Businesses behaving badly: Task force to investigate misconduct

U.S. Attorney Craig Carpenito, New Jersey Attorney General Gurbir Grewal and acting state Comptroller Kevin Walsh on Monday announced the formation of the New Jersey COVID-19 Fraud Task Force, a joint federal-state task force to investigate and prosecute a wide range of misconduct arising from the COVID-19 pandemic.

Investigations will include, but are not limited to, the unlawful hoarding of medical supplies, price gouging, charity scams, procurement fraud, insurance fraud, phishing schemes and false and misleading investment opportunities, according to a release.

The three organizations have pledged to marshal the collective investigative power of federal and state law enforcement agencies by forming joint investigative and prosecution teams to quickly address fraud complaints.

Possible misconduct can be reported through a hotline established by the National Center for Disaster Fraud at (866) 720-5721 or Complainants may remain anonymous.

The task force warned New Jerseyans about the most common types of COVID-related frauds and misconduct, including:

  • Unlawful hoarding: The U.S. Department of Health and Human Services, in accordance with President Donald Trump’s Executive Order 13910 and the Defense Production Act, designated health and medical resources necessary to respond to the spread of COVID-19 that are scarce or the supply of which would be threatened by excessive accumulation. These designated materials are subject to the hoarding prevention measures authorized under the order. Individuals or businesses that violate the act will be subject to prosecution.
  • Price gouging: Individuals and businesses may not sell essential goods, like hand sanitizer, for significantly higher prices than in a nonemergency setting. New Jersey’s price gouging law bans excessive price increases during a declared state of emergency and for 30 days after it ends. A price increase is considered excessive if the new price is more than 10% higher than the price charged during the normal course of business prior to the emergency. Price gouging violations are punishable by fines of up to $10,000 for the first violation and $20,000 for each subsequent violation.
  • Treatment scams: Scammers are offering to sell fake cures, vaccines and advice on unproven treatments for COVID-19.
  • Supply scams: Scammers are creating fake shops, websites, social media accounts and email addresses claiming to sell medical supplies currently in high demand, such as surgical masks.
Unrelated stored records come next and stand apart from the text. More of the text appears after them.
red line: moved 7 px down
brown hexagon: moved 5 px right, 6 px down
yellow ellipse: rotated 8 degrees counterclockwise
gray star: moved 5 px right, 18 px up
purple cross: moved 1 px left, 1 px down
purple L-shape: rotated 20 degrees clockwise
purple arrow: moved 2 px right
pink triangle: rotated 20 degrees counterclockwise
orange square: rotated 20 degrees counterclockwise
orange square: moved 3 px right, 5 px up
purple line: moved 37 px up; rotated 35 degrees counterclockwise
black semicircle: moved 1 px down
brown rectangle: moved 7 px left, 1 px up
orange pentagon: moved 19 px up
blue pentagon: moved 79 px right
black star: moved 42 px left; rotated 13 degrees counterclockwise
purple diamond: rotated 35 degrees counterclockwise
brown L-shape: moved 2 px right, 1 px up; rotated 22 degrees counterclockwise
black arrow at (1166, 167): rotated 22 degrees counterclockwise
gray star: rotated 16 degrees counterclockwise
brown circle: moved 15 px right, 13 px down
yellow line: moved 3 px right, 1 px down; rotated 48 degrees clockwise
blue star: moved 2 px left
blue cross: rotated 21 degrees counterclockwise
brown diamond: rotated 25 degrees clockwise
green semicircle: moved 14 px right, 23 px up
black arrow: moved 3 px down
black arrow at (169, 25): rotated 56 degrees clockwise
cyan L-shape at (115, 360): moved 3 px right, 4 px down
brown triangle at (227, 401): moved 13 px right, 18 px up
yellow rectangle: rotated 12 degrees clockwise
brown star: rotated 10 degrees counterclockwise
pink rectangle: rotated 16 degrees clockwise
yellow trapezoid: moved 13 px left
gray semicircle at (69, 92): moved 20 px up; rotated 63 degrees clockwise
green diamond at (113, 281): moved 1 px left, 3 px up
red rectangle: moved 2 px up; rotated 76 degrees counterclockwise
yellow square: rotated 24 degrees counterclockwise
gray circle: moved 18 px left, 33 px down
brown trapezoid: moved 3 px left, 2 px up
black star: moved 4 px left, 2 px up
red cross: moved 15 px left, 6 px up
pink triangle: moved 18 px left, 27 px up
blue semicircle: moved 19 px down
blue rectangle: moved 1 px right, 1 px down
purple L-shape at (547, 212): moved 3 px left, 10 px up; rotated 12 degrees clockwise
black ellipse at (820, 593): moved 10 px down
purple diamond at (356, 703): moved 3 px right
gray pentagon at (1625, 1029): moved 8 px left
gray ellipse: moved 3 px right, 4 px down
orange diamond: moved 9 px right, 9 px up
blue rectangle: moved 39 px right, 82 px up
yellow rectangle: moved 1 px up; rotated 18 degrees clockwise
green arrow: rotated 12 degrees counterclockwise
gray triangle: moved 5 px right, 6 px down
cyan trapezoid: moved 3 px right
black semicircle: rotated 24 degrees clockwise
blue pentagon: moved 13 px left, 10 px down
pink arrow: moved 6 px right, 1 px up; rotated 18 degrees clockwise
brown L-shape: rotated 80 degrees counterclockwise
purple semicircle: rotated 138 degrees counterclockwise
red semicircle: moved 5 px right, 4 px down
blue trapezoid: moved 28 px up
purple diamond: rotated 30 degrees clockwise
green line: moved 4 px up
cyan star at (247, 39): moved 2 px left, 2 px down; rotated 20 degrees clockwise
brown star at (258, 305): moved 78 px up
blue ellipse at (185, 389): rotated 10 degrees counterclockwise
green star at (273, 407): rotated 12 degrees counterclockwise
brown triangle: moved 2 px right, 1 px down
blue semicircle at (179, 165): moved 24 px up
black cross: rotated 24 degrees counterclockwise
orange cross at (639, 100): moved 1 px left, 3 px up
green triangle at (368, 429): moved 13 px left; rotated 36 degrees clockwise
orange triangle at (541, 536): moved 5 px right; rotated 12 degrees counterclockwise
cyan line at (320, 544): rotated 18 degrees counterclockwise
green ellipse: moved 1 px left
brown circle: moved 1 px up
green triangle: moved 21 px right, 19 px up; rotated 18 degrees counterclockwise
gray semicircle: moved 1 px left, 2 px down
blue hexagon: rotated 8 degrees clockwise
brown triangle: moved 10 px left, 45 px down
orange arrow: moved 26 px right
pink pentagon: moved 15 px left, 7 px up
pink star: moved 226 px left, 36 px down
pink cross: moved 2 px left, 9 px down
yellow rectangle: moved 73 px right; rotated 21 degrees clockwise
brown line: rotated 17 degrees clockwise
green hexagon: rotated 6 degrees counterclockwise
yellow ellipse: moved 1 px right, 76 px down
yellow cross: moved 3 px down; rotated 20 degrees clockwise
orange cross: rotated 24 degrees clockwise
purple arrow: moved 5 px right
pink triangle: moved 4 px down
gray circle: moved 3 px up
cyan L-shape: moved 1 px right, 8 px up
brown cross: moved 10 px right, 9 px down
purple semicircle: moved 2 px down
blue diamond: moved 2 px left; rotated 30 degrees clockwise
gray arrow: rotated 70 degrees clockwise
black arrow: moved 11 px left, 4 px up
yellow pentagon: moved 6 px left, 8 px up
When consumers attempt to purchase supplies through these channels, fraudsters pocket the money and never provide the promised supplies.
  • Provider scams: Scammers are also contacting people by phone and email, pretending to be doctors and hospitals that have treated a friend or relative for COVID-19, and demanding payment for that treatment.
  • Charity scams: Scammers are soliciting donations for individuals, groups and areas affected by COVID-19.
  • Phishing scams: Scammers posing as national and global health authorities, including the World Health Organization and the Centers for Disease Control and Prevention, are sending phishing emails designed to trick recipients into downloading malware or providing personal identifying and financial information.
  • App scams: Scammers are also creating and manipulating mobile apps designed to track the spread of COVID-19 to insert malware that will compromise users’ devices and personal information.
  • Investment scams: Scammers are offering online promotions on various platforms, including social media, claiming that the products or services of publicly traded companies can prevent, detect or cure COVID-19, and that the stock of these companies will dramatically increase in value as a result. These promotions are often styled as “research reports,” make predictions of a specific “target price,” and relate to microcap stocks, or low-priced stocks issued by the smallest of companies with limited publicly available information.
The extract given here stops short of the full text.